Data Science, Artificial Intelligence, and Machine Learning are the most buzzwords nowadays. We hear a lot about them, but what do they mean? what is the difference between data science, AI, and ML? Are they connected and how?
What is Data Science?
The goal of data science is to get new results from data. Tons of raw data is stored in warehouses, and we’ve learned a lot by studying it. Data science creatively uses the information to add value to the business. It’s about uncovering hidden information that will help businesses make better decisions. That’s what data science is for:
- Tactical optimization (to improve business processes)
- Forecast analysis (demand forecast for products or services)
- Recommendation systems (such as YouTube or Spotify)
- Automatic decision-making systems (such as facial recognition systems)
- Social survey (for processing questionnaires)
But big data means nothing if you don’t know how to put it into action. Behind the technology is a person – a data scientist who understands the ideas and sees the numbers.
Here are the skills of data scientists:
- Cloud Tools like Amazon S3
- Big Data Platforms (Hive & Pig, Hadoop)
- Python, Perl, Java, C / C ++
- SQL databases
- SAS and R languages
- Statistics
- math
And that’s just the beginning. Data scientists are experienced in data mining, cleaning and cleaning, data visualization, and reporting techniques. This list is always changing, as is data science.
What do you mean by AI and how it is used?
The heart of artificial intelligence is the transfer of human intellect to machines. AI is focused on developing smart devices that act like humans. They are trained to solve problems and learn from them. AI can refer to anything from voice recognition systems like Siri or Alexa to Amazon delivery bots. Or AI in logistics.
How do people use AI? Here are some use cases:
- For game algorithms
- Robotics and control theory (for example, motion planning)
- Optimization (when online cards wake up quickly)
- Natural language processing
Machine Learning: What Is It And Why You Should Use ML?
Machine learning is clearly and simply a branch of AI. Not all AI is about machine learning, but all machine learning is about AI. The idea of ML is that computers learn things – without being programmed to do so. Instead of writing code, engineers provide information for a generic algorithm. It then builds logic based on that data.

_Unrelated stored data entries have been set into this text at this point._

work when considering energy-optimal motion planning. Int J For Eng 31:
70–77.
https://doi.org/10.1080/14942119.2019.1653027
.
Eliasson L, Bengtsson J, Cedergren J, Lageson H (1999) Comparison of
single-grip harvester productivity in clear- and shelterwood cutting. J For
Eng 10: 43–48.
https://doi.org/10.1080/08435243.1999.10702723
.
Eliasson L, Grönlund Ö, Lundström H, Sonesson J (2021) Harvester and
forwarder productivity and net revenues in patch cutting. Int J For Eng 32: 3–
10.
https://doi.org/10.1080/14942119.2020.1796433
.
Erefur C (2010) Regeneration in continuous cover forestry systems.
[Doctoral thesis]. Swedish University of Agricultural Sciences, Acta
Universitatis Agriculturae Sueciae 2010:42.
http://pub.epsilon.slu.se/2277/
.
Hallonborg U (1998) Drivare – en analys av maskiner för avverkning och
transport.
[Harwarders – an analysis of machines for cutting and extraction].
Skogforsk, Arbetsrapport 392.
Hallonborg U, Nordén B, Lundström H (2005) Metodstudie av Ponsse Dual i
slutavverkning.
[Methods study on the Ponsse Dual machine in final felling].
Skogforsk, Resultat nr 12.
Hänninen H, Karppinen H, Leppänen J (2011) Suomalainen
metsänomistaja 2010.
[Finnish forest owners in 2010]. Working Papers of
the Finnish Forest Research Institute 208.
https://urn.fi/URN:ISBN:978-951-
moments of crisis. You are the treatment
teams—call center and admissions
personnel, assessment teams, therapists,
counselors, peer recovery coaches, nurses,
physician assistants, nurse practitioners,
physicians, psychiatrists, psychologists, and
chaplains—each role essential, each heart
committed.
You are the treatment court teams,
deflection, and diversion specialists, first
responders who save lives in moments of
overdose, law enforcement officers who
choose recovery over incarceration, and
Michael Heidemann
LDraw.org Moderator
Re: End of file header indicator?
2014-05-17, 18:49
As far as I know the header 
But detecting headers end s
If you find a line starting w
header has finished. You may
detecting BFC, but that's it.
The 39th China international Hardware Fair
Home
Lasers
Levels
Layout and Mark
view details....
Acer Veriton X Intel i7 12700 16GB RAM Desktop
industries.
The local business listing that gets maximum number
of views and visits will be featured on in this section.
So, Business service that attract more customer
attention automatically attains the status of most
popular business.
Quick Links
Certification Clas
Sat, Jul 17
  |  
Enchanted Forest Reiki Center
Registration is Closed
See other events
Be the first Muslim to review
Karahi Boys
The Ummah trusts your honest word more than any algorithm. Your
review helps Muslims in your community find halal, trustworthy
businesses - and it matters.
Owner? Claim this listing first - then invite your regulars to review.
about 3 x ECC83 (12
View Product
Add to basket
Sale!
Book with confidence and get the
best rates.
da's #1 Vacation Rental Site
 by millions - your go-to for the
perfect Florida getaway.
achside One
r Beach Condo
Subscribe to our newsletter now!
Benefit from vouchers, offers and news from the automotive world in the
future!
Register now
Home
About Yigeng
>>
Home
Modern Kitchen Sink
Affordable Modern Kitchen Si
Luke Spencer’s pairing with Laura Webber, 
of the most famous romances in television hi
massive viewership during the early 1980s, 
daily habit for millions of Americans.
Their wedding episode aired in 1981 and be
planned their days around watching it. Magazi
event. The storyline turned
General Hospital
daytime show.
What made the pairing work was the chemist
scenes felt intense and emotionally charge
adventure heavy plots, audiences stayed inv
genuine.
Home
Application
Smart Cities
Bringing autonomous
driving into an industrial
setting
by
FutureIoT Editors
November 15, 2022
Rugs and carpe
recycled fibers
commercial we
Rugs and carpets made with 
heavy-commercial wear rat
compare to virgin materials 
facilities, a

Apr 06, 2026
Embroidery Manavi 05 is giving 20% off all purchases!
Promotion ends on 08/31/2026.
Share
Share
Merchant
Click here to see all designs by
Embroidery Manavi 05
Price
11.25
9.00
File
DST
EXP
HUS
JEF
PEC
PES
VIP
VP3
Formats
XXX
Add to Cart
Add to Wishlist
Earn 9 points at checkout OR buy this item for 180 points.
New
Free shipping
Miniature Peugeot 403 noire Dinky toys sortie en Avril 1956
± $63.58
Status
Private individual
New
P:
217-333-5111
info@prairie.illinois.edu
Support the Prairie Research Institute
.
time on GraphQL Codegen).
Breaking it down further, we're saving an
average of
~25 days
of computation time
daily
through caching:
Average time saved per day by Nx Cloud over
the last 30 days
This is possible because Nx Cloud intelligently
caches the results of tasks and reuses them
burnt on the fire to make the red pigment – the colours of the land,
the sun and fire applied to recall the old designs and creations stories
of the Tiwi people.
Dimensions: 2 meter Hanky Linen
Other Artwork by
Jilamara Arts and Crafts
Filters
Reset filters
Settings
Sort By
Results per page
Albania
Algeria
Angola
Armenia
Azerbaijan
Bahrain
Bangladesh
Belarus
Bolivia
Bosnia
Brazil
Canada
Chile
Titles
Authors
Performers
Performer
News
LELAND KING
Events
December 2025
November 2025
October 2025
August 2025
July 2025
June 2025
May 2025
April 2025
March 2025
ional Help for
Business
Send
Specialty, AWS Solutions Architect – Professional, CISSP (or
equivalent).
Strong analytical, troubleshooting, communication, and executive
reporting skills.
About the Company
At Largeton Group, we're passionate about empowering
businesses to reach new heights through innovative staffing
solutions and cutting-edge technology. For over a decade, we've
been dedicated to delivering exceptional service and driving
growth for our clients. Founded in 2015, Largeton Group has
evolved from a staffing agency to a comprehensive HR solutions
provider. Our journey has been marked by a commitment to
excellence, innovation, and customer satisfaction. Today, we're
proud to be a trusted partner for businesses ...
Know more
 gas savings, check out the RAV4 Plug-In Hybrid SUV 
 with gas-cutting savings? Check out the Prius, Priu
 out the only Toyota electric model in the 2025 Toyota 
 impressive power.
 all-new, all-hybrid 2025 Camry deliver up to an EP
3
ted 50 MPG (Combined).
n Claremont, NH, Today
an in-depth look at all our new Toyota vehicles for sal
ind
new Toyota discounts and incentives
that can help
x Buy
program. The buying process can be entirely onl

Machine learning makes programming scalable and achieves better results in less time. If the programming is called as “automation”, can we call machine learning as “double automation”. How machine learning used? machine learning is used in data science to create systems that predict future trends. ML is used for medication, security systems, robotics and even spam filters based on machine learning and recognition models
ML Vs AI Vs Data Science
So what’s the real difference between ML and AI, what does data science have to do with it?
ML and statistics are part of data science. Machine learning algorithms train with data collected from data science; This is how they get smarter. Therefore, ML algorithms are data-dependent – they don’t learn anything else.
Data science is more than Machine Learning. Information can be collected manually, e.g. B. Survey Data. Some of the time it has nothing to do with learning. The difference is that data science covers the entire spectrum of data processing; it is not limited to algorithmic or statistical aspects.
What about AI versus Data Science?
Data science is a process that includes analysis, visualization, and prediction and uses various statistical techniques. AI is the use of a predictive model to predict future events. It uses logical and decision trees. We use data science to create models that use statistical information. Artificial intelligence, on the other hand, works with models that make machines behave like humans.
AI versus Machine Learning?
As I said before, machine learning is a subset of artificial intelligence. ML consists of methods that allow computers to draw conclusions from data and make them available for AI applications. AI is a vast field that deals with automation processes and makes machines work like humans. Machine learning takes data science to the next level of automation. AI is about human-AI interaction devices like Siri, Alexa, Google Home, and many more. But we call it ML technology audio and video prediction systems (like Netflix, Amazo, Spotify, YouTube).
How do Data Science, AI, and Machine Learning Work Together?
For example, suppose you are building a self-driving car and you want it to stop at stop signs. You need to make this happen with all three. Machine learning. In order for the car to recognize stop signs with cameras, you need to create a dataset of images of objects on the roadside and train an algorithm to identify which stop signs contain.
Artificial intelligence. When the car detects the signal, it should break at the right time, neither too early nor too late. It’s a matter of control theory.
Read more on Data Science Training in Pune
Data Science. Imagine that during the test we find that sometimes the car does not respond to signals to stop. What do we do? Analyze the test data and find out why. It could be the time of day. At night, the car loses stop signals because the driving data only contains daylight objects. We added some nighttime footage and went back to testing.